B. Kerangka Berpikir
Skema tentang kerangka berpikir ini akan disajikan sebagai berikut.
KONDISI
AWAL
TINDAKAN
KONDISI
AKHIR
Gambar 2.1 Diagram Penelitian Tindakan Kelas
D. Hipotesis Tindakan
Berdasarkan uraian di atas, hipotesis dalam penelitian tindakan kelas ini
adalah Kemampuan bercerita dan perubahan perilaku pada siswa kelas IV SD Negeri 1 Nglandeyan Kecamatan Kedungtuban akan meningkat lebih baik jika dalam pembelajaran Bahasa Indenesia menggunakan media boneka.
METODE PENELITIAN
A. Desain Penelitian
Penelitian ini merupakan penelitian tindakan kelas. Penelitian ini berusaha mengkaji, merefleksi secara kritis dan kolaboratif suatu rencana pembelajaran terhadap kinerja guru, interaksi antara guru dengan siswa, serta interaksi antarsiswa di dalam kelas. Metode penelitian tindakan kelas ini menekankan pada suatu kajian yang benar-benar dari situasi alamiah di kelas.
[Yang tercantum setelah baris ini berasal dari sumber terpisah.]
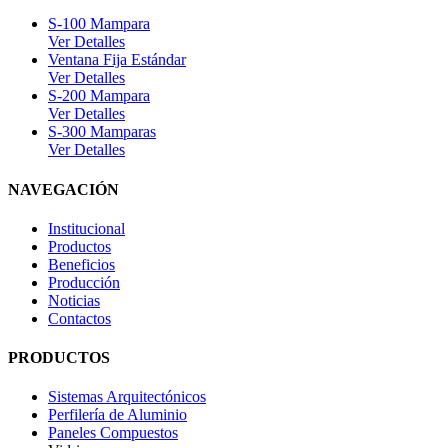
S-100 Mampara
Ver Detalles
Ventana Fija Estándar
Ver Detalles
S-200 Mampara
Ver Detalles
S-300 Mamparas
Ver Detalles
NAVEGACIÓN
Institucional
Productos
Beneficios
Producción
Noticias
Contactos
PRODUCTOS
Sistemas Arquitectónicos
Perfilería de Aluminio
Paneles Compuestos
Proses penelitian tindakan kelas ini direncanakan berlangsung dalam dua siklus.Tiap siklus terdiri atas empat tahap, yaitu 1) perencanaan, 2) tindakan, 3) observasi, dan 4) refleksi. Proses kegiatan tindakan kelas yang peneliti lakukan adalah bertolak dari permasalahan yang akan dipecahkan, kemudian peneliti merencanakan suatu tindakan dan melaksanakannya. Pada pelaksanaan tindakan peneliti melakukan penyampaian materi, tes perbuatan, dan observasi terhadap kegiatan yang dilakukan. Tahap berikutnya, berdasarkan hasil observasi, wawancara, dan jurnal peneliti merefleksi kegiatan-kegiatan yang dilakukan. Permasalahan-permasalahan yang muncul pada siklus I merupakan permasalahan yang harus dipecahkan pada siklus II. Selanjutnya, kegiatan dimulai lagi seperti kegiatan pada siklus I, yakni perencaaan, tindakan, observasi, dan refleksi dengan perubahan-perubahan untuk mengatasi permasalahan yang muncul pada siklus I.
B. Subjek Penelitian
Subjek penelitian tindakan kelas ini siswa kelas IV SD Negeri 1 Nglandeyan Kecamatan Kedungtuban yang berjumlah 25 siswa. Dari hasil penelitian yang dilaksanakan peneliti di kelas IV SD Negeri 1 Nglandeyan Kecamatan Kedungtuban, peneliti hanya mengambil satu kelas sebagai subjek Peneliti memilih kelas ini sebagai subjek penelitian dengan alasan:
C. Variabel Penelitian
Ada dua variabel yang digunakan dalam penelitian tindakan kelas ini, yaitu :
1. Kompetensi Bercerita dengan Alat Peraga
Variabel kompetensi bercerita dengan alat peraga yang akan diteliti adalah
kemampuan siswa untuk menceritakan sebuah cerita sesuai dengan imajinasi siswa yang dibuat oleh siswa sendiri dalam sebuah cerita. Dalam penelitian ini siswa bekerja sama dalam suatu kelompok, mereka menyajikan suatu cerita dalam satu tema yang telah mereka buat dan sepakati bersama. Aspek yang diteliti meliputi faktor kebahasaan dan faktor nonkebahasaan.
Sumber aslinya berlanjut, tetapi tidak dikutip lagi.